Tuesday, June 26, 2012

French Legislation Taxing Non-Resident Investment Funds While Exempting Domestic Funds Violated EU Law on Free Movement of Capital

French legislation taxing dividends paid to non-resident collective investment funds at 25 percent, while exempting domestic funds from the tax, violated EU law prohibiting restrictions on the movement of capital between Member States and between Member States and the US, ruled the European Court of Justice. A difference in the tax treatment of dividends according to an investment fund’s place of residence may discourage non-resident funds from investing in French companies and also discourage French investors from buying shares in non-resident funds. In addition, the court said that there was no overriding public interest that justified the difference in tax treatment of resident and non-resident  undertakings for collective investments in transferable securities funds (UCITS).  The case was brought by collective investment funds from the United States and three EU Member States that had invested in shares in French companies and received dividends from those shares subject to the withholding tax. Santander Asset Management SGIIC SA, et al. v. Ministre du Budget, des Comptes publics, de la Fonction publique et de la Réforme de l’État, European Court of Justice, May 10, 2012, Cases C-338/11 to C-347/11.
The difference in treatment introduced by the legislation could not be justified by the need to preserve the coherence of the French tax system in the absence of any direct link between the exemption from withholding tax on nationally sourced dividends received by a resident UCITS and the taxation of those dividends as income received by the shareholders. Similarly, the French Government failed to put forward any evidence to substantiate its claim that taxation affecting solely and specifically non-resident UCITS is justified by the need for effective fiscal supervision. 

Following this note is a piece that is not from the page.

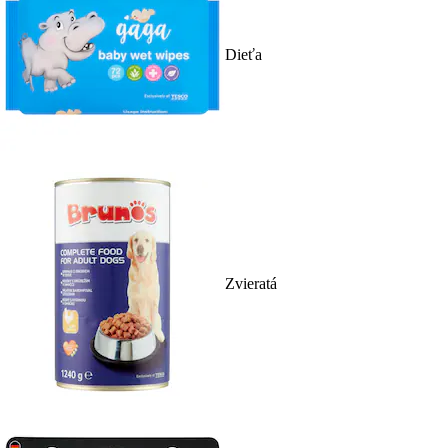
Dieťa
Zvieratá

The Court also rejected the argument that bilateral conventions on the avoidance of double taxation concluded between the French Republic and the Member State or non-Member State concerned ensure that shareholders in resident and non-resident UCITS receive similar tax treatment. That argument, said the Court, is based on the incorrect premise that shareholders in resident UCITS are themselves resident for tax purposes in France, whereas the shareholders in US and other non-resident collective funds are resident for tax purposes in the US or other State in which the UCITS concerned is established.

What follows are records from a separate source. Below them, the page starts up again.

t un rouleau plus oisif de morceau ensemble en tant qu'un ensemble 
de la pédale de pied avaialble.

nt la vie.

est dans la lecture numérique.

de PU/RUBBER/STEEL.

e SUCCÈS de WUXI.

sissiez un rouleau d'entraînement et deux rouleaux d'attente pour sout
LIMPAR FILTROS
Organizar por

In fact, said the Court, it is not unusual for a shareholder in a UCITS which is not resident in France to be resident for tax purposes in France or for a shareholder in a UCITS resident in France to be resident for tax purposes in the US or another EU country. Under the contested legislation, nationally-sourced dividends paid to a resident distributing UCITS are exempt from tax even in cases in which the French Republic does not exercise its tax jurisdiction over the dividends redistributed by such a UCITS, in particular when they are paid to shareholders who are resident for tax purposes in the US or another Member State.  

At the same time, nationally-sourced dividends paid to non-resident distributing UCITS are taxed at a rate of 25 percent irrespective of the tax situation of their shareholders. The Court concluded that the criterion for determining the tax treatment established by the legislation at issue is not the tax situation of the shareholder but solely the resident status of the collective investment fund.